DiBeri Nasihat...SuPaya BeruSaha...Tegas Dalam Pendirian..Taknak Terima Lah Pulak...
Gasak Kau lah...Asalkan BerBahagia henDAKnya...
* Tiada berKaitan Dengan Sesiapa. hanya Pandangan Penulis Sahaja*
Terima Kasih
Wasalam

Friday, April 20, 2007

--** Feeling Sick **--

Today, I felt sick. I started to get the symptoms yesterday. My throat was really painful. Sighz...Why must i get sick when im gonna take my leave from work. I had a full plan on the days that i took my leave, but yet i fell sick. I Even hate to Postpone my interview that im supposed to attend just now at 3pm. I dun Feel good and i dont want to make a bad impression to them. Thus, i called them and asked for postpone but the interviewer was not there. So they claim to return my call. Probably on Monday, i will give them a call again. I really hope they are sill interested in me attending an interview with them.

In the Afternoon, Kak Zie msg me..and i was told of the date of exam. Im so nervous and im lacking of confidence. Gosh, its been years that i did not take examinations..and hearing the words examination really makes me goosebumps. Sighz...

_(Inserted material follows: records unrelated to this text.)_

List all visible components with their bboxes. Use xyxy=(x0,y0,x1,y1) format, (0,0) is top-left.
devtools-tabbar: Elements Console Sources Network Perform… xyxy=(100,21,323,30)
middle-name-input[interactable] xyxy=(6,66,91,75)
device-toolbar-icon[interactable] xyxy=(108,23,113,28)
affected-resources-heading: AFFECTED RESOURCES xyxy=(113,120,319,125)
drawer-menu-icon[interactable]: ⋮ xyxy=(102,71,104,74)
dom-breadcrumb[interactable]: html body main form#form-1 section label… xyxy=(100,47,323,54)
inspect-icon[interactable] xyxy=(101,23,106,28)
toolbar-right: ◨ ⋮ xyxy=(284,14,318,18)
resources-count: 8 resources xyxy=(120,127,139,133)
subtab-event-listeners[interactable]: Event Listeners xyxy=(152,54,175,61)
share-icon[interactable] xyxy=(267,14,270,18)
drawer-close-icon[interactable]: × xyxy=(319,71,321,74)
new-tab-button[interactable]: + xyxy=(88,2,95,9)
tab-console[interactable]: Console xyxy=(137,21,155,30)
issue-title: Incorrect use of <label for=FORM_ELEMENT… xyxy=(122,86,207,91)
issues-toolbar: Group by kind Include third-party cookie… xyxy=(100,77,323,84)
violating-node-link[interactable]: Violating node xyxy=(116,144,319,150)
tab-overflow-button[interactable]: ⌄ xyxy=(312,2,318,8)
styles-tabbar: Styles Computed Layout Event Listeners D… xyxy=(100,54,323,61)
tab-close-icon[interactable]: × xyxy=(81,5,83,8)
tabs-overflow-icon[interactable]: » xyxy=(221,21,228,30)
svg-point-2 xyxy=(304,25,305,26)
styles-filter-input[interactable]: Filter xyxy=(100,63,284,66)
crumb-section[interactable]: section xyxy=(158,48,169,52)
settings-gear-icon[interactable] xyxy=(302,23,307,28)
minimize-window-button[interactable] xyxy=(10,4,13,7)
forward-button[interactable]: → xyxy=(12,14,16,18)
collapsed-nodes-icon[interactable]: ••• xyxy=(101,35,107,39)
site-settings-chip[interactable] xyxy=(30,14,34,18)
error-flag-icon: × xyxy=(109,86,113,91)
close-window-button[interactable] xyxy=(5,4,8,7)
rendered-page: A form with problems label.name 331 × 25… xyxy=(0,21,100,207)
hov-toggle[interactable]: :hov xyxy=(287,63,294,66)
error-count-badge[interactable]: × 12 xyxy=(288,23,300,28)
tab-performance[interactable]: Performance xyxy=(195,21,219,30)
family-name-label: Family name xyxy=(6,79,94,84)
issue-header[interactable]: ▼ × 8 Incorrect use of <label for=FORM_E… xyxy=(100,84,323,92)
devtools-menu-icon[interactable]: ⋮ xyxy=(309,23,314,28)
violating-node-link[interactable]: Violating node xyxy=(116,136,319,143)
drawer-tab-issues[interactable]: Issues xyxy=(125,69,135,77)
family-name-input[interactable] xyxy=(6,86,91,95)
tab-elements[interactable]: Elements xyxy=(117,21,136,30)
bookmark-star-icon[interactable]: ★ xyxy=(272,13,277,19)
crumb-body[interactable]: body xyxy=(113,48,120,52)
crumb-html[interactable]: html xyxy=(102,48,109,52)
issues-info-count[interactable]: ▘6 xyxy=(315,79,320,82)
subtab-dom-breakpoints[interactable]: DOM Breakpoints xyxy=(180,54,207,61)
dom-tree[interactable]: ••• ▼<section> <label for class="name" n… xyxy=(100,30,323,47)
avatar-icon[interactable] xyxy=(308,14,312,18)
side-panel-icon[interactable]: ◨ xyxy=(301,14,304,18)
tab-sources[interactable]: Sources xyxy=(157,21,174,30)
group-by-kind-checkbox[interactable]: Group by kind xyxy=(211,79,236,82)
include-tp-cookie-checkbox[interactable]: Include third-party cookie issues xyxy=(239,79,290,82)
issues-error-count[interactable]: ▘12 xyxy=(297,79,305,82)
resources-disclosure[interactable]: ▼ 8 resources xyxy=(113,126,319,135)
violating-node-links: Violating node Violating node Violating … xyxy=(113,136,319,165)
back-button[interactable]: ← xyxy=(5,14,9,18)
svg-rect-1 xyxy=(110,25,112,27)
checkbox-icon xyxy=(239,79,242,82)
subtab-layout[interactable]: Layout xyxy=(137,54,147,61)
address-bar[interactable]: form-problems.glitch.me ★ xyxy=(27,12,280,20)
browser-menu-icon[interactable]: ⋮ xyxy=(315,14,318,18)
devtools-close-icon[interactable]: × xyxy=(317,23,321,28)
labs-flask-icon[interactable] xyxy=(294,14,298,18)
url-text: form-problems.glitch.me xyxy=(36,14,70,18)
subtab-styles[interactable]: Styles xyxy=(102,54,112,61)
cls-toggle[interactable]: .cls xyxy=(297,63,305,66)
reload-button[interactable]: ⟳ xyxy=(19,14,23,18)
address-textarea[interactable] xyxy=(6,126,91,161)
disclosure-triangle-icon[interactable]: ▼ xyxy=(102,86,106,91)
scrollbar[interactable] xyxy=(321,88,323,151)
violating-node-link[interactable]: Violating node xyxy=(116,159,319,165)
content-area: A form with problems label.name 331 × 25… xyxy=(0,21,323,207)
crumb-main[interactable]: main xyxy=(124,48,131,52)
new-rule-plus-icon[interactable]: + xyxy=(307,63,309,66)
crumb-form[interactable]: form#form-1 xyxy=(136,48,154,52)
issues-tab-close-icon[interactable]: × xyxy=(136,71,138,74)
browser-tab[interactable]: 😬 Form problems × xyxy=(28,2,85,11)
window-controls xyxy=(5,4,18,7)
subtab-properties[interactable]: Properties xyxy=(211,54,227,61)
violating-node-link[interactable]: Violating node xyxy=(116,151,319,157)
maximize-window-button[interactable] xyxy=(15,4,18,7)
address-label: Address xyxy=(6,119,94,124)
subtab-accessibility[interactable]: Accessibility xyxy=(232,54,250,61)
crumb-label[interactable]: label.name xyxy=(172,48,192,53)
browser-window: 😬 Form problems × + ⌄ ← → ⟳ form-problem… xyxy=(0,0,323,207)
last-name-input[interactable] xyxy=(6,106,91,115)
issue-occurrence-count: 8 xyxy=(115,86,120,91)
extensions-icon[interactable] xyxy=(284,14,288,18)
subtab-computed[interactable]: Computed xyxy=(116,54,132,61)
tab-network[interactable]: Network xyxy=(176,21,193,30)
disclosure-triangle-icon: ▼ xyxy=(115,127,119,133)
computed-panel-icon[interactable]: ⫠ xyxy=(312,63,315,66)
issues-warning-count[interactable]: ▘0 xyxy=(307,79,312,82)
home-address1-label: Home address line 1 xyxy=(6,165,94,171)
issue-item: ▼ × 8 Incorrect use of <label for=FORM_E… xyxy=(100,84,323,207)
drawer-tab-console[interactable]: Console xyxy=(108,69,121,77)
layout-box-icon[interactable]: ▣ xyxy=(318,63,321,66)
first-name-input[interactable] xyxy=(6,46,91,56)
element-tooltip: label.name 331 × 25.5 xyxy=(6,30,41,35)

Ok so the planned for the upcoming Leave.

Sun (22th) - Uncle Shis Place for his Daughter Wedding. And Probably after that, i shall go out with Mal, but still not yet confirmed.

Mon (23rd) - TO Johor bahru With Enot & Nas.

Tue (24th) - To Jurong Swimming Complex with Zul & Fyza.

Wed (25th) - Interview again but still not sure - Probably will meet up Mardiana to practice my make up on her.I havent tell her yet, but hopefully boleh lah eh.

Haiz..I hope all my plans will go smoothly despite the fact im sick currently.Peace..

Sunday, April 15, 2007

I am feeling very pissed off with myself. I don’t even know why and what’s wrong. I don’t even know what the cause of it. Damn…I hate to be feeling this way. It’s like I don’t have any conclusion to this matter. Argh…can someone actually tell me what went wrong here?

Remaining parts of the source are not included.